In an informal way, to a friend. Said by a woman to a man - How would I best write this in Czech, when ending a letter or email with said frase?

Thanks for any help


----------



## texpert

Informally in an e-mail I'd write

_dobře doleť(te) ((do Prahy)) a dávej(te) na sebe pozor_

However, the second clause is an usual phrase to hear from your parent and may get a little patronizing overtone (if only soft). So when talking to a mate I'd say

_dobře doleť(te) a měj(te) se hezky! _
(have a good time)

(( )) - omitting can be advised
( ) - formal or informal addressing, as with _du/Sie _in DE


----------



## Alvitr

Thank You, texpert 

Just so I understood you right. The "du" form looks like this:
-_ Dobře doleť do Prahy a měj se hezky!
_
I have seen the expression _- Měj se -_ alone a few times. Would it pretty much equal to the english "Take care"?


----------



## texpert

Yes, you got it (in spite of my unclear guidance) just right. 
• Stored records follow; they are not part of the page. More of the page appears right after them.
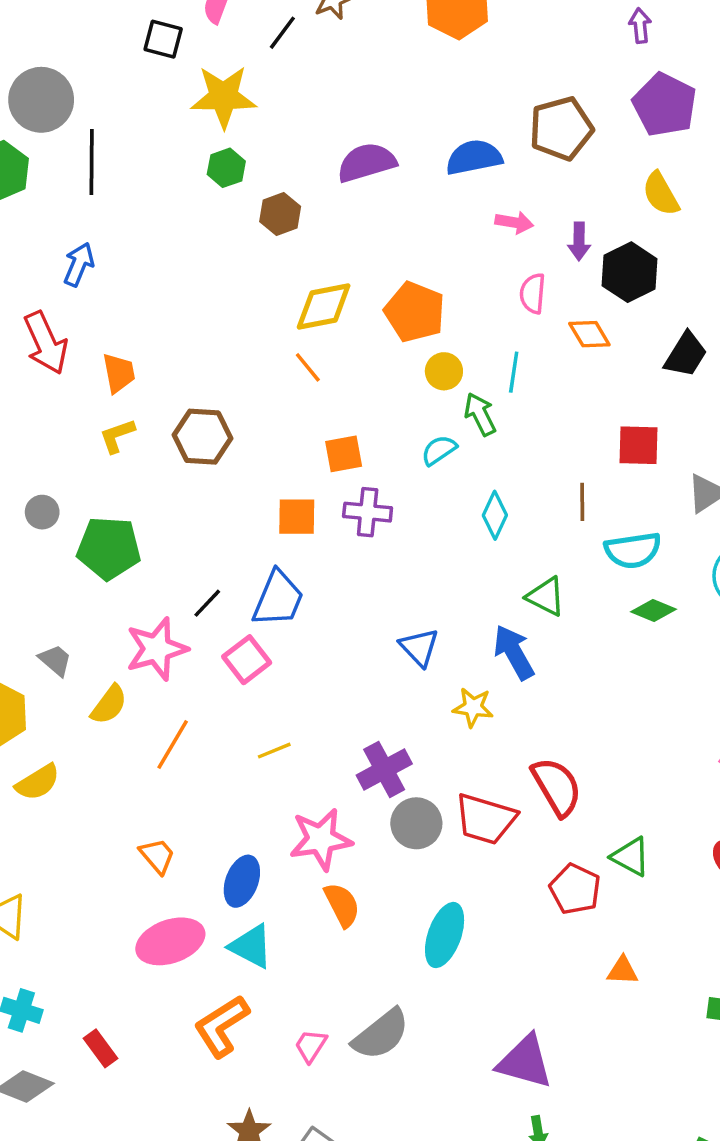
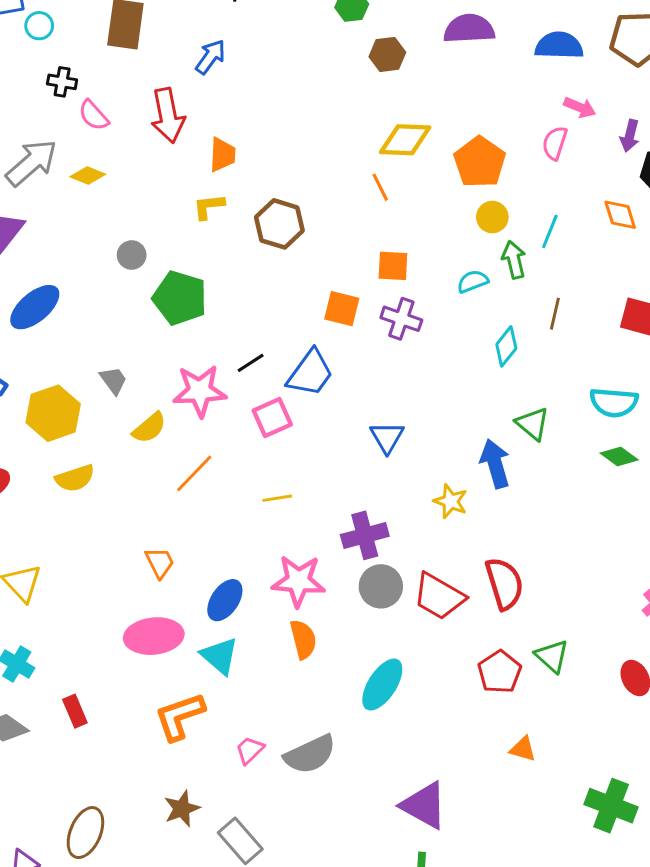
pink semicircle: (533, 293) -> (555, 143), moved
brown line: (582, 502) -> (555, 314), moved
blue triangle: (419, 647) -> (387, 437), moved

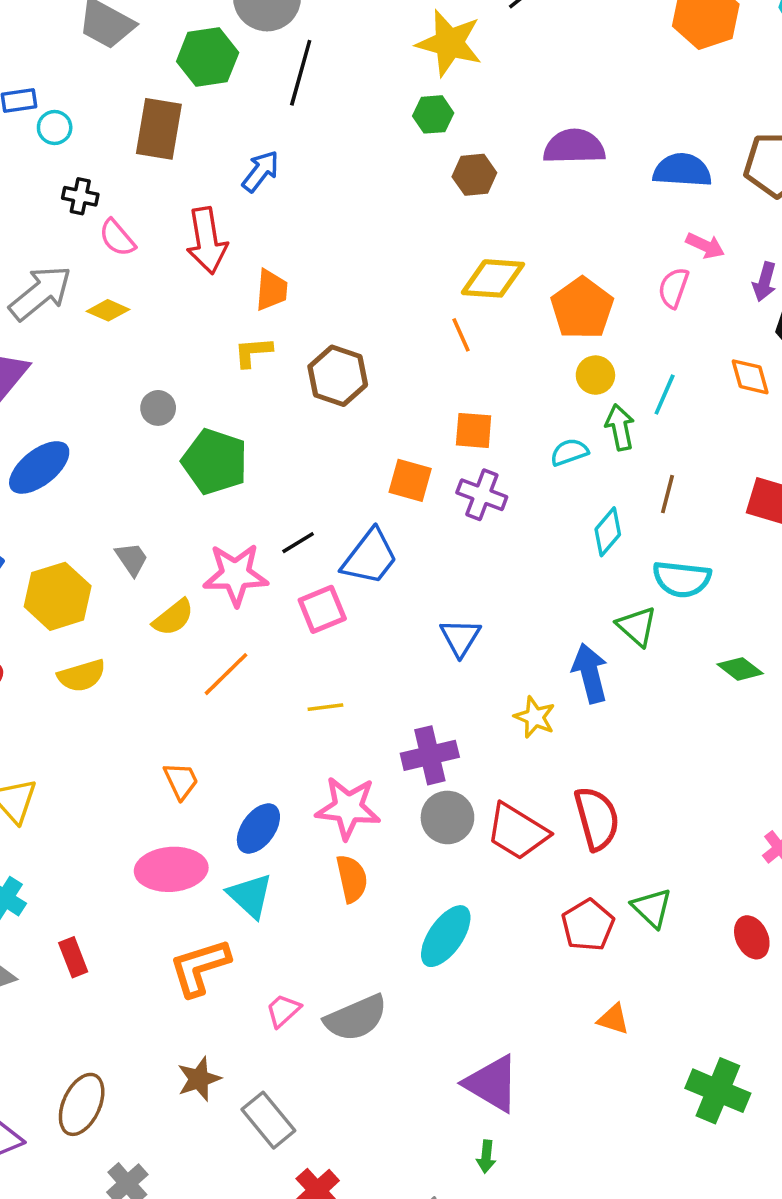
cyan semicircle: (614, 402) -> (682, 579), moved

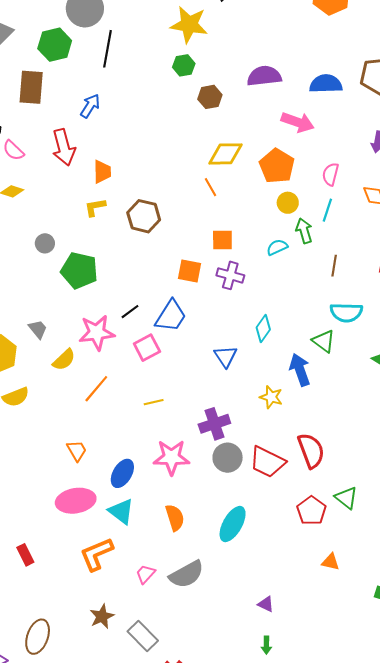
pink arrow: (705, 246) -> (298, 122), moved, size x1.5
pink semicircle: (674, 288) -> (330, 174), moved
cyan diamond: (608, 532) -> (263, 328), moved
orange semicircle: (352, 879) -> (175, 518), moved
purple triangle: (492, 1084) -> (266, 604), size x0.5

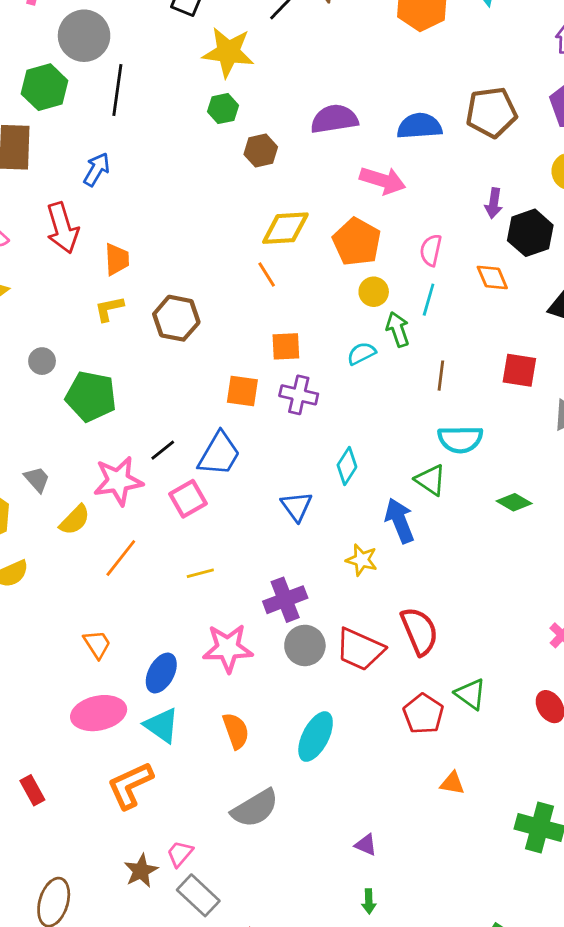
pink trapezoid: (145, 574) -> (180, 854), moved

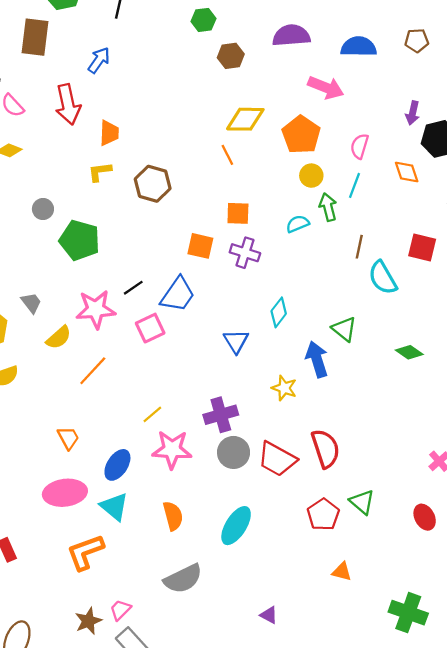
brown pentagon: (491, 112) -> (417, 41), size x0.6
cyan semicircle: (460, 439) -> (383, 278), moved, turned 56
yellow line: (200, 573) -> (152, 414), moved, turned -30

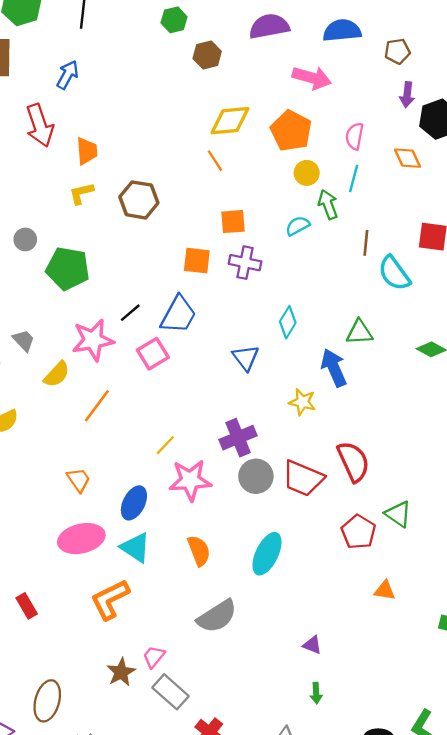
brown pentagon: (417, 41) -> (397, 51), moved
green triangle: (344, 329) -> (359, 332), turned -36

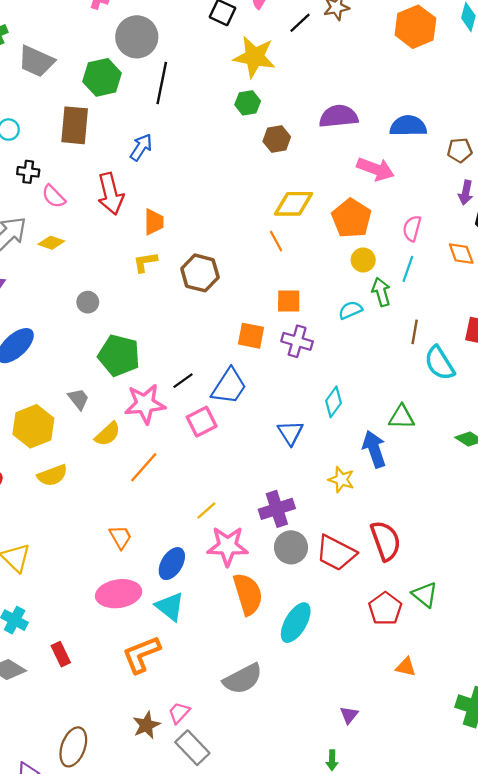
green pentagon: (68, 269) -> (119, 355), moved
orange semicircle: (199, 551) -> (248, 594), moved, size x1.4
purple triangle: (312, 645) -> (349, 715), moved, turned 42

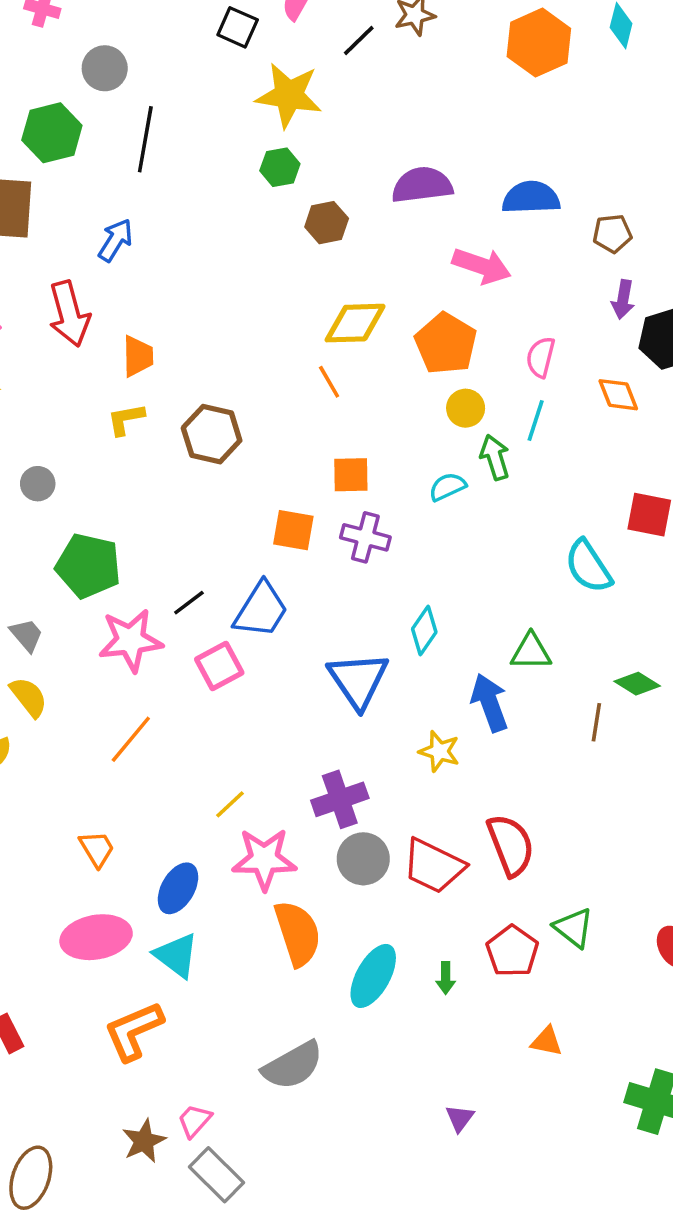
gray circle: (137, 37) -> (105, 68), size x0.7
brown line: (415, 332) -> (596, 722), moved
blue triangle: (290, 433) -> (358, 680), size x1.5
yellow semicircle: (108, 434) -> (29, 697), moved, turned -84
green arrow: (332, 760) -> (446, 978), moved

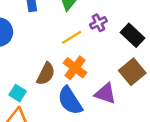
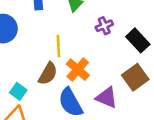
yellow line: (72, 37) -> (58, 46), moved, turned -65

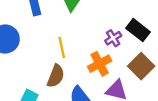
purple cross: (104, 26) -> (113, 38), moved
orange cross: (78, 70) -> (100, 64), moved, turned 30

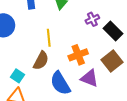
purple cross: (113, 38) -> (92, 19), moved

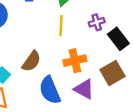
yellow line: (49, 38) -> (61, 25), moved

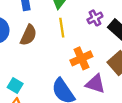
brown semicircle: (31, 61) -> (28, 35), moved

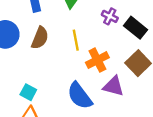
purple cross: (95, 18) -> (110, 16), turned -32
yellow line: (62, 28) -> (76, 40), moved

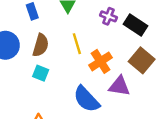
cyan square: (28, 92) -> (41, 73), moved

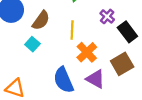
orange cross: (101, 61) -> (87, 52), turned -30

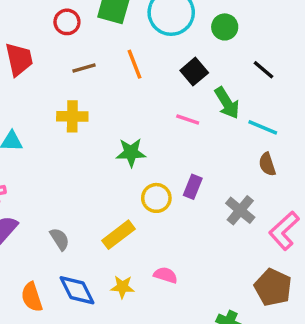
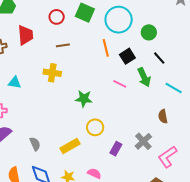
orange line: (134, 64) -> (106, 48), moved
black line: (263, 70) -> (159, 58), moved
cyan line: (263, 127) -> (174, 88), moved
purple rectangle: (193, 187) -> (116, 149), moved

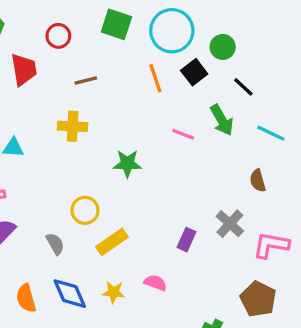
red circle: (57, 17) -> (58, 36), moved
black square: (127, 56) -> (194, 72), moved
yellow circle: (95, 127) -> (85, 210), moved
pink L-shape: (167, 157) -> (271, 245), turned 50

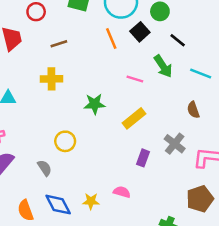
yellow rectangle: (112, 242) -> (134, 118), moved
brown pentagon: (258, 299) -> (200, 199), turned 30

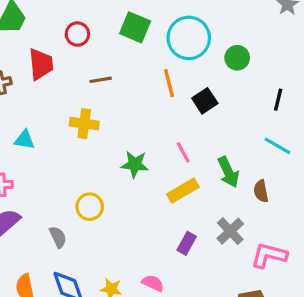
black square: (140, 32) -> (205, 101), moved
black line: (178, 40) -> (278, 100), moved, turned 56
green arrow: (163, 66) -> (228, 172), moved
pink line: (135, 79) -> (183, 152), moved, turned 35

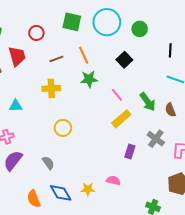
orange line: (169, 83) -> (84, 55), moved
green star: (135, 164) -> (89, 79), moved
yellow circle: (90, 207) -> (63, 128), moved

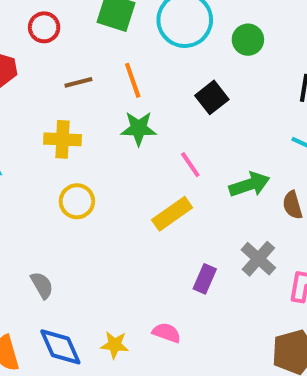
green arrow: (148, 102) -> (249, 185), turned -78
yellow rectangle: (121, 119) -> (172, 214), moved
yellow circle: (63, 128) -> (77, 201), moved

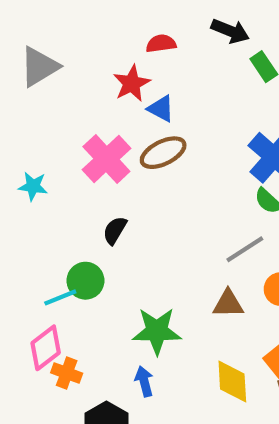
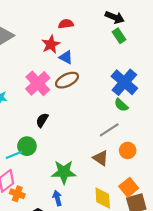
black arrow: (230, 31) -> (115, 17), moved
brown triangle: (228, 304) -> (101, 158), turned 35

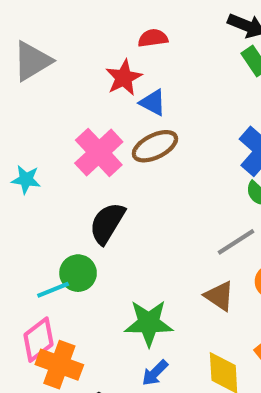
black semicircle: (42, 120) -> (107, 223), size x1.5
orange cross: (17, 194) -> (59, 365), size x1.5
blue arrow: (57, 198) -> (155, 373), moved, turned -120

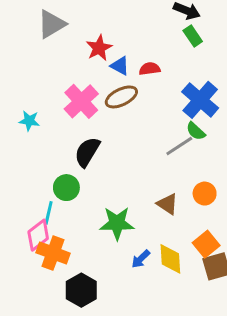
red semicircle: (153, 38) -> (150, 69), moved
gray triangle: (32, 61) -> (52, 24), moved
gray line: (236, 242) -> (179, 146), moved
cyan line: (53, 290) -> (49, 213), moved, turned -55
blue arrow: (155, 373) -> (141, 259), moved

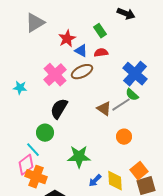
green rectangle: (193, 36) -> (100, 31), moved
orange circle: (205, 194) -> (124, 137), moved
brown triangle: (167, 204) -> (104, 109), moved
cyan line: (49, 213) -> (33, 150), turned -56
This phrase is universal and well-suited for a wide range of social contacts, from a casual friend through classmates to prospective spouses. 

_Měj se _= take care, indeed. There's nothing I can teach you anymore


----------



## Alvitr

Nothing unclear at all! I was a little unsure before about the _-te_ endings. Thanks to you I now see and understand it better 
It is good to have a reliable frase that one can use and that fit in most situations.

Měj se


----------